BEGIN
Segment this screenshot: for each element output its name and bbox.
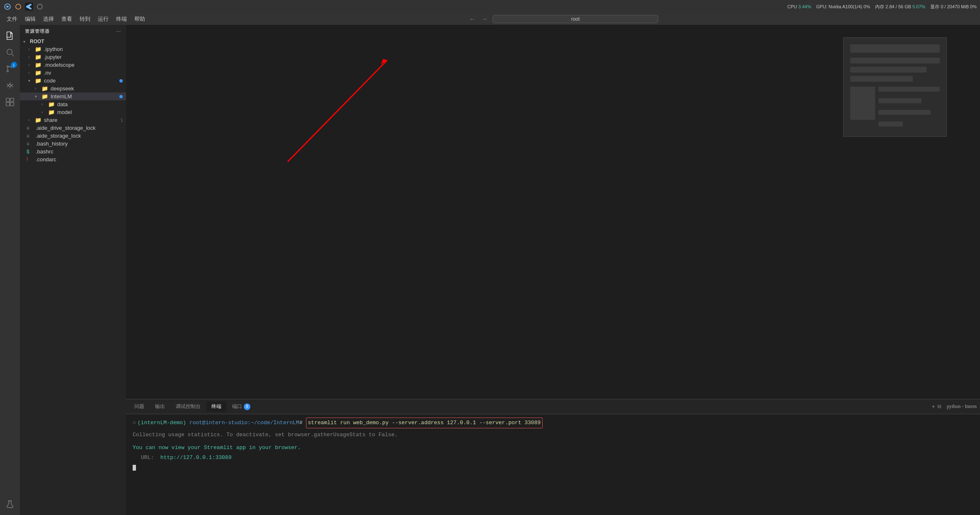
terminal-body[interactable]: ○ (internLM-demo) root@intern-studio :~/… <box>126 414 980 515</box>
menu-goto[interactable]: 转到 <box>76 15 94 24</box>
jupyter-arrow: › <box>28 55 35 59</box>
activity-search[interactable] <box>2 45 17 60</box>
tree-aide-drive[interactable]: ≡ .aide_drive_storage_lock <box>20 124 126 132</box>
data-arrow: › <box>41 102 48 107</box>
menu-file[interactable]: 文件 <box>3 15 21 24</box>
terminal-panel: 问题 输出 调试控制台 终端 端口8 + ⊟ python - Intern ○… <box>126 399 980 515</box>
condarc-label: .condarc <box>36 156 56 163</box>
model-arrow: › <box>41 110 48 114</box>
ipython-arrow: › <box>28 47 35 51</box>
svg-rect-14 <box>10 98 14 102</box>
menu-terminal[interactable]: 终端 <box>113 15 130 24</box>
tree-ipython[interactable]: › 📁 .ipython <box>20 45 126 53</box>
term-prompt-line: ○ (internLM-demo) root@intern-studio :~/… <box>133 418 973 428</box>
search-bar[interactable]: root <box>492 15 658 23</box>
svg-point-5 <box>7 49 12 55</box>
aide-drive-label: .aide_drive_storage_lock <box>36 125 96 131</box>
term-command: streamlit run web_demo.py --server.addre… <box>306 418 543 428</box>
tree-data[interactable]: › 📁 data <box>20 100 126 108</box>
menu-select[interactable]: 选择 <box>40 15 57 24</box>
tree-share[interactable]: › 📁 share ⤵ <box>20 116 126 124</box>
term-output: Collecting usage statistics. To deactiva… <box>133 431 398 439</box>
title-bar-left <box>3 2 44 11</box>
aide-storage-label: .aide_storage_lock <box>36 133 81 139</box>
tab-terminal[interactable]: 终端 <box>206 401 226 412</box>
tree-nv[interactable]: › 📁 .nv <box>20 69 126 77</box>
code-arrow: ▾ <box>28 78 35 83</box>
term-streamlit-msg-line: You can now view your Streamlit app in y… <box>133 442 973 452</box>
file-dollar-icon: $ <box>27 149 34 155</box>
internlm-badge <box>119 95 123 98</box>
nav-forward[interactable]: → <box>480 15 489 23</box>
folder-icon: 📁 <box>35 62 42 68</box>
file-list-icon: ≡ <box>27 125 34 131</box>
sync-icon[interactable] <box>14 2 22 11</box>
internlm-label: InternLM <box>51 93 72 100</box>
editor-area: 问题 输出 调试控制台 终端 端口8 + ⊟ python - Intern ○… <box>126 25 980 515</box>
activity-extensions[interactable] <box>2 95 17 109</box>
preview-line-2 <box>850 67 927 73</box>
menu-view[interactable]: 查看 <box>58 15 75 24</box>
disk-stat: 显存 0 / 20470 MiB 0% <box>930 4 977 10</box>
folder-icon: 📁 <box>41 93 49 100</box>
folder-icon: 📁 <box>35 70 42 76</box>
menu-run[interactable]: 运行 <box>95 15 112 24</box>
tree-aide-storage[interactable]: ≡ .aide_storage_lock <box>20 132 126 140</box>
tree-internlm[interactable]: ▾ 📁 InternLM <box>20 92 126 100</box>
activity-bar: 1 <box>0 25 20 515</box>
tree-bash-history[interactable]: ≡ .bash_history <box>20 140 126 148</box>
root-label: ROOT <box>30 39 44 44</box>
share-label: share <box>44 117 58 123</box>
preview-side-line-4 <box>878 121 903 126</box>
nav-back[interactable]: ← <box>468 15 477 23</box>
menu-help[interactable]: 帮助 <box>131 15 148 24</box>
modelscope-label: .modelscope <box>44 62 75 68</box>
tree-jupyter[interactable]: › 📁 .jupyter <box>20 53 126 61</box>
term-output-line: Collecting usage statistics. To deactiva… <box>133 431 973 439</box>
tab-problems[interactable]: 问题 <box>129 401 149 412</box>
tree-code[interactable]: ▾ 📁 code <box>20 77 126 85</box>
tree-bashrc[interactable]: $ .bashrc <box>20 148 126 155</box>
tab-ports[interactable]: 端口8 <box>227 401 255 412</box>
data-label: data <box>57 101 68 107</box>
preview-side-line-1 <box>878 87 940 92</box>
sidebar-header: 资源管理器 ··· <box>20 25 126 38</box>
tab-output[interactable]: 输出 <box>150 401 170 412</box>
svg-rect-13 <box>6 98 10 102</box>
tree-condarc[interactable]: ! .condarc <box>20 155 126 163</box>
ipython-label: .ipython <box>44 46 63 52</box>
preview-line-1 <box>850 58 940 63</box>
modelscope-arrow: › <box>28 63 35 67</box>
activity-flask[interactable] <box>2 497 17 512</box>
term-path: :~/code/InternLM <box>247 419 299 427</box>
menu-edit[interactable]: 编辑 <box>22 15 39 24</box>
root-arrow: ▾ <box>23 39 30 44</box>
folder-icon: 📁 <box>48 109 56 115</box>
tree-root[interactable]: ▾ ROOT <box>20 38 126 45</box>
tab-debug[interactable]: 调试控制台 <box>171 401 206 412</box>
folder-icon: 📁 <box>35 117 42 123</box>
tree-modelscope[interactable]: › 📁 .modelscope <box>20 61 126 69</box>
nv-label: .nv <box>44 70 51 76</box>
sidebar-title: 资源管理器 <box>25 28 50 34</box>
circle-icon[interactable] <box>36 2 44 11</box>
deepseek-arrow: › <box>35 86 41 91</box>
preview-panel <box>843 37 947 137</box>
svg-point-9 <box>7 70 9 72</box>
bash-history-label: .bash_history <box>36 141 68 147</box>
folder-icon: 📁 <box>48 101 56 107</box>
folder-icon: 📁 <box>35 54 42 60</box>
activity-git[interactable]: 1 <box>2 61 17 76</box>
share-arrow: › <box>28 118 35 122</box>
terminal-split[interactable]: ⊟ <box>938 403 941 410</box>
tree-deepseek[interactable]: › 📁 deepseek <box>20 85 126 92</box>
terminal-actions: + ⊟ python - Intern <box>931 403 977 410</box>
terminal-add[interactable]: + <box>931 403 935 410</box>
tree-model[interactable]: › 📁 model <box>20 108 126 116</box>
sidebar-options[interactable]: ··· <box>116 29 121 34</box>
activity-files[interactable] <box>2 28 17 43</box>
activity-debug[interactable] <box>2 78 17 93</box>
deepseek-label: deepseek <box>51 85 74 92</box>
svg-point-10 <box>9 84 11 87</box>
term-cursor <box>133 465 136 471</box>
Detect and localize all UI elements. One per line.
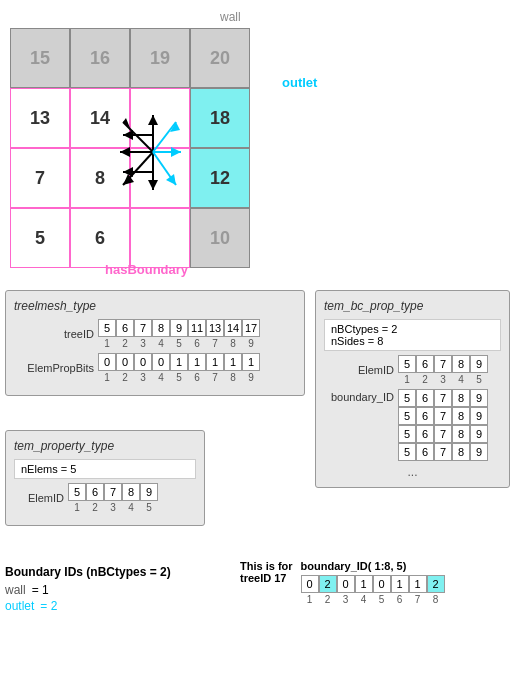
number-box: 6 [116, 319, 134, 337]
panel-tree-title: treelmesh_type [14, 299, 296, 313]
boundary-id-row: 56789 [398, 425, 488, 443]
index-label: 8 [224, 338, 242, 349]
wall-legend-label: wall [5, 583, 26, 597]
prop-info: nElems = 5 [14, 459, 196, 479]
number-box: 9 [470, 425, 488, 443]
index-label: 3 [434, 374, 452, 385]
outlet-legend-label: outlet [5, 599, 34, 613]
index-label: 4 [152, 372, 170, 383]
index-label: 7 [206, 338, 224, 349]
bc-ellipsis: ... [324, 465, 501, 479]
number-box: 7 [104, 483, 122, 501]
index-label: 9 [242, 372, 260, 383]
index-label: 5 [170, 372, 188, 383]
number-box: 17 [242, 319, 260, 337]
number-box: 0 [134, 353, 152, 371]
number-box: 1 [224, 353, 242, 371]
index-label: 4 [452, 374, 470, 385]
number-box: 6 [416, 407, 434, 425]
index-label: 6 [188, 372, 206, 383]
svg-marker-13 [148, 180, 158, 190]
index-label: 2 [86, 502, 104, 513]
svg-line-14 [153, 122, 176, 152]
svg-marker-7 [120, 147, 130, 157]
number-box: 9 [140, 483, 158, 501]
number-box: 2 [319, 575, 337, 593]
index-label: 8 [224, 372, 242, 383]
index-label: 2 [319, 594, 337, 605]
index-label: 4 [355, 594, 373, 605]
number-box: 7 [434, 407, 452, 425]
grid-cell: 20 [190, 28, 250, 88]
number-box: 6 [86, 483, 104, 501]
number-box: 7 [434, 425, 452, 443]
number-box: 6 [416, 425, 434, 443]
grid-cell: 12 [190, 148, 250, 208]
grid-cell: 13 [10, 88, 70, 148]
number-box: 1 [188, 353, 206, 371]
prop-elemid-label: ElemID [14, 492, 64, 504]
number-box: 5 [398, 355, 416, 373]
grid-cell: 5 [10, 208, 70, 268]
panel-bc: tem_bc_prop_type nBCtypes = 2 nSides = 8… [315, 290, 510, 488]
number-box: 0 [337, 575, 355, 593]
wall-label: wall [220, 10, 241, 24]
number-box: 13 [206, 319, 224, 337]
number-box: 6 [416, 355, 434, 373]
svg-marker-17 [171, 147, 181, 157]
index-label: 8 [427, 594, 445, 605]
index-label: 2 [416, 374, 434, 385]
boundaryid-group: 56789567895678956789 [398, 389, 488, 461]
number-box: 9 [470, 389, 488, 407]
grid-cell: 18 [190, 88, 250, 148]
grid-cell: 7 [10, 148, 70, 208]
number-box: 8 [152, 319, 170, 337]
number-box: 9 [470, 443, 488, 461]
hasboundary-label: hasBoundary [105, 262, 188, 277]
index-label: 4 [122, 502, 140, 513]
number-box: 1 [242, 353, 260, 371]
number-box: 8 [452, 425, 470, 443]
number-box: 14 [224, 319, 242, 337]
index-label: 5 [470, 374, 488, 385]
legend-title: Boundary IDs (nBCtypes = 2) [5, 565, 225, 579]
treeid17-label: This is for treeID 17 [240, 560, 293, 584]
number-box: 5 [398, 443, 416, 461]
number-box: 8 [452, 443, 470, 461]
boundary-id-row: 56789 [398, 389, 488, 407]
number-box: 6 [416, 443, 434, 461]
index-label: 9 [242, 338, 260, 349]
panel-prop-title: tem_property_type [14, 439, 196, 453]
elemprops-group: 000011111 123456789 [98, 353, 260, 383]
index-label: 5 [373, 594, 391, 605]
index-label: 1 [98, 338, 116, 349]
number-box: 5 [398, 389, 416, 407]
index-label: 6 [391, 594, 409, 605]
boundaryid-label: boundary_ID [324, 391, 394, 403]
svg-marker-19 [166, 174, 176, 185]
number-box: 0 [373, 575, 391, 593]
number-box: 5 [68, 483, 86, 501]
index-label: 5 [140, 502, 158, 513]
number-box: 7 [434, 355, 452, 373]
treeid-label: treeID [14, 328, 94, 340]
index-label: 3 [104, 502, 122, 513]
number-box: 0 [98, 353, 116, 371]
index-label: 1 [301, 594, 319, 605]
number-box: 5 [98, 319, 116, 337]
index-label: 6 [188, 338, 206, 349]
legend: Boundary IDs (nBCtypes = 2) wall = 1 out… [5, 565, 225, 615]
bc-info-line1: nBCtypes = 2 [331, 323, 494, 335]
number-box: 8 [122, 483, 140, 501]
number-box: 9 [470, 407, 488, 425]
bc-info-line2: nSides = 8 [331, 335, 494, 347]
svg-marker-5 [123, 130, 133, 140]
number-box: 1 [206, 353, 224, 371]
index-label: 1 [98, 372, 116, 383]
index-label: 3 [134, 372, 152, 383]
arrows-svg [118, 60, 188, 245]
boundary-id-row: 56789 [398, 407, 488, 425]
index-label: 4 [152, 338, 170, 349]
number-box: 0 [301, 575, 319, 593]
number-box: 1 [355, 575, 373, 593]
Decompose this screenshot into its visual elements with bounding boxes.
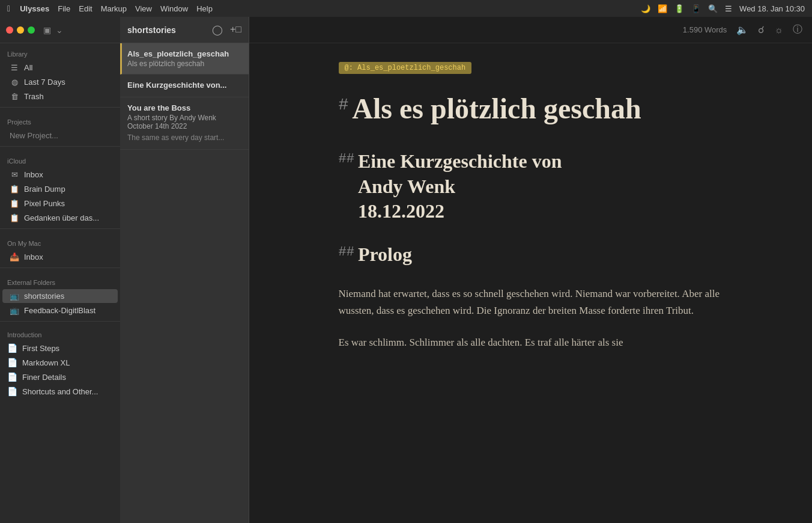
library-icon: ☰ xyxy=(10,63,19,72)
sidebar-item-markdown-xl[interactable]: 📄 Markdown XL xyxy=(0,355,120,370)
maximize-button[interactable] xyxy=(28,26,35,34)
sidebar-item-trash-label: Trash xyxy=(24,92,44,101)
h2-block-kurzgeschichte: ## Eine Kurzgeschichte von Andy Wenk 18.… xyxy=(339,149,723,224)
sidebar-item-new-project[interactable]: New Project... xyxy=(2,129,118,142)
sidebar-item-finer-details[interactable]: 📄 Finer Details xyxy=(0,370,120,384)
h1-block: # Als es plötzlich geschah xyxy=(339,92,723,125)
section-onmymac-label: On My Mac xyxy=(0,233,120,249)
h2-marker-2: ## xyxy=(339,245,354,260)
folder-icon: 📺 xyxy=(10,292,19,301)
sidebar-item-pixel-punks-label: Pixel Punks xyxy=(24,199,65,208)
search-editor-icon[interactable]: ☌ xyxy=(758,24,765,35)
sheet-item-0-title: Als_es_ploetzlich_geschah xyxy=(127,49,241,58)
sidebar-item-last7[interactable]: ◍ Last 7 Days xyxy=(2,75,118,89)
h2-text-1[interactable]: Eine Kurzgeschichte von xyxy=(358,149,562,174)
section-introduction-label: Introduction xyxy=(0,325,120,341)
sidebar-item-brain-dump[interactable]: 📋 Brain Dump xyxy=(2,182,118,196)
sidebar-item-pixel-punks[interactable]: 📋 Pixel Punks xyxy=(2,197,118,210)
sheet-item-0-subtitle: Als es plötzlich geschah xyxy=(127,60,241,68)
divider-1 xyxy=(0,107,120,108)
h1-marker: # xyxy=(339,96,349,114)
menu-edit[interactable]: Edit xyxy=(79,4,92,13)
sheet-item-0[interactable]: Als_es_ploetzlich_geschah Als es plötzli… xyxy=(120,43,249,75)
bluetooth-icon: 📱 xyxy=(691,4,701,13)
divider-5 xyxy=(0,321,120,322)
sidebar-item-finer-details-label: Finer Details xyxy=(22,373,66,382)
h2-marker-1: ## xyxy=(339,151,354,167)
titlebar:  Ulysses File Edit Markup View Window H… xyxy=(0,0,812,17)
sheet-list-title: shortstories xyxy=(127,25,176,35)
editor-toolbar: 1.590 Words 🔈 ☌ ☼ ⓘ xyxy=(249,17,812,43)
filename-tag: @: Als_es_ploetzlich_geschah xyxy=(339,61,723,92)
sheet-list-toolbar: shortstories ◯ +□ xyxy=(120,17,249,43)
h2-text-prolog[interactable]: Prolog xyxy=(358,242,412,268)
gedanken-icon: 📋 xyxy=(10,213,19,222)
close-button[interactable] xyxy=(6,26,13,34)
titlebar-right: 🌙 📶 🔋 📱 🔍 ☰ Wed 18. Jan 10:30 xyxy=(641,4,805,13)
divider-4 xyxy=(0,268,120,268)
sheet-add-icon[interactable]: +□ xyxy=(230,24,241,35)
sheet-item-2[interactable]: You are the Boss A short story By Andy W… xyxy=(120,97,249,150)
info-icon[interactable]: ⓘ xyxy=(793,23,802,36)
sheet-item-2-preview: The same as every day start... xyxy=(127,133,241,143)
moon-icon: 🌙 xyxy=(641,4,650,13)
sidebar-item-first-steps[interactable]: 📄 First Steps xyxy=(0,341,120,355)
filename-tag-text: @: Als_es_ploetzlich_geschah xyxy=(339,62,472,74)
word-count: 1.590 Words xyxy=(683,25,727,34)
sidebar-item-first-steps-label: First Steps xyxy=(22,344,59,353)
sidebar-item-new-project-label: New Project... xyxy=(10,131,58,140)
search-icon[interactable]: 🔍 xyxy=(708,4,718,13)
minimize-button[interactable] xyxy=(17,26,24,34)
pixel-punks-icon: 📋 xyxy=(10,199,19,208)
themes-icon[interactable]: ☼ xyxy=(774,25,783,35)
sidebar-item-inbox-icloud[interactable]: ✉ Inbox xyxy=(2,168,118,182)
sidebar-item-inbox-mac[interactable]: 📥 Inbox xyxy=(2,250,118,264)
inbox-mac-icon: 📥 xyxy=(10,252,19,262)
sheet-filter-icon[interactable]: ◯ xyxy=(212,24,223,35)
clock-icon: ◍ xyxy=(10,78,19,87)
body-text-2[interactable]: Es war schlimm. Schlimmer als alle dacht… xyxy=(339,334,723,352)
editor-content: @: Als_es_ploetzlich_geschah # Als es pl… xyxy=(291,43,771,523)
sidebar-item-inbox-mac-label: Inbox xyxy=(24,252,43,262)
h2-text-2[interactable]: Andy Wenk xyxy=(358,174,562,200)
editor: 1.590 Words 🔈 ☌ ☼ ⓘ @: Als_es_ploetzlich… xyxy=(249,17,812,523)
sidebar-item-brain-dump-label: Brain Dump xyxy=(24,185,65,194)
sheet-item-2-subtitle: A short story By Andy Wenk October 14th … xyxy=(127,114,241,130)
sidebar-item-feedback-label: Feedback-DigitlBlast xyxy=(24,306,95,315)
h2-text-block: Eine Kurzgeschichte von Andy Wenk 18.12.… xyxy=(358,149,562,224)
menu-help[interactable]: Help xyxy=(196,4,213,13)
body-text-1[interactable]: Niemand hat erwartet, dass es so schnell… xyxy=(339,286,723,320)
sidebar-chevron-icon[interactable]: ⌄ xyxy=(56,25,63,35)
sidebar-item-all[interactable]: ☰ All xyxy=(2,61,118,75)
titlebar-left:  Ulysses File Edit Markup View Window H… xyxy=(7,4,213,13)
menu-markup[interactable]: Markup xyxy=(101,4,127,13)
sheet-item-1[interactable]: Eine Kurzgeschichte von... xyxy=(120,75,249,97)
doc-shortcuts-icon: 📄 xyxy=(7,387,17,396)
h1-text[interactable]: Als es plötzlich geschah xyxy=(352,92,641,125)
battery-icon: 🔋 xyxy=(674,4,684,13)
menu-window[interactable]: Window xyxy=(160,4,188,13)
brain-dump-icon: 📋 xyxy=(10,185,19,194)
sidebar-toggle-icon[interactable]: ▣ xyxy=(43,25,51,35)
sidebar-item-gedanken-label: Gedanken über das... xyxy=(24,213,99,222)
apple-menu-icon[interactable]:  xyxy=(7,4,10,13)
sidebar-item-feedback[interactable]: 📺 Feedback-DigitlBlast xyxy=(2,304,118,317)
sheet-item-2-title: You are the Boss xyxy=(127,103,241,112)
editor-toolbar-right: 1.590 Words 🔈 ☌ ☼ ⓘ xyxy=(683,23,802,36)
menu-file[interactable]: File xyxy=(58,4,70,13)
share-icon[interactable]: 🔈 xyxy=(736,24,748,35)
sidebar-item-gedanken[interactable]: 📋 Gedanken über das... xyxy=(2,211,118,225)
sidebar-item-shortcuts[interactable]: 📄 Shortcuts and Other... xyxy=(0,384,120,399)
menu-ulysses[interactable]: Ulysses xyxy=(20,4,49,13)
sidebar-item-inbox-icloud-label: Inbox xyxy=(24,170,43,179)
inbox-icon: ✉ xyxy=(10,170,19,179)
sheet-list-icons: ◯ +□ xyxy=(212,24,241,35)
sidebar-item-trash[interactable]: 🗑 Trash xyxy=(2,90,118,103)
main-layout: ▣ ⌄ Library ☰ All ◍ Last 7 Days 🗑 Trash … xyxy=(0,17,812,523)
datetime: Wed 18. Jan 10:30 xyxy=(739,4,805,13)
sidebar-item-shortstories[interactable]: 📺 shortstories xyxy=(2,289,118,303)
control-center-icon[interactable]: ☰ xyxy=(725,4,732,13)
sidebar-item-shortstories-label: shortstories xyxy=(24,292,64,301)
menu-view[interactable]: View xyxy=(135,4,152,13)
h2-text-3[interactable]: 18.12.2022 xyxy=(358,199,562,224)
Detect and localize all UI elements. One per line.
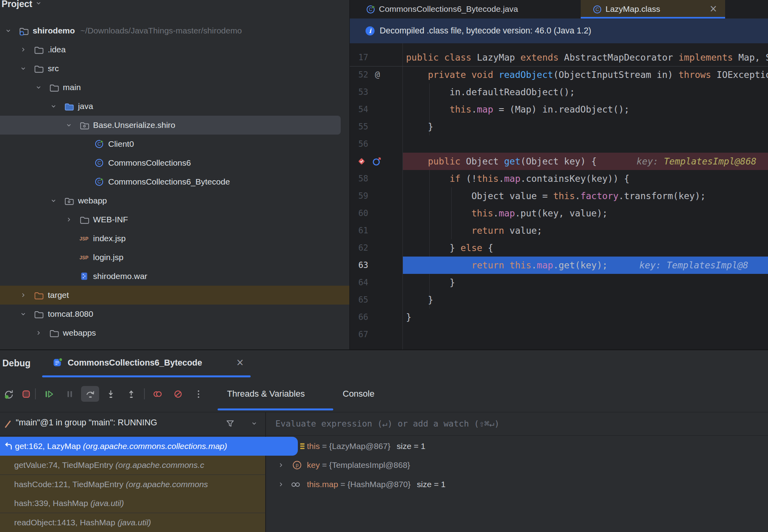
END
Work item:
Copy down every line of the material above that includes the string "terminal".

Answer space:
terminal-body[interactable]: ○ (internLM-demo) root@intern-studio :~/… <box>126 414 980 515</box>
terminal-panel: 问题 输出 调试控制台 终端 端口8 + ⊟ python - Intern ○… <box>126 399 980 515</box>
menu-terminal[interactable]: 终端 <box>113 15 130 24</box>
tab-terminal[interactable]: 终端 <box>206 401 226 412</box>
terminal-split[interactable]: ⊟ <box>938 403 941 410</box>
terminal-actions: + ⊟ python - Intern <box>931 403 977 410</box>
terminal-add[interactable]: + <box>931 403 935 410</box>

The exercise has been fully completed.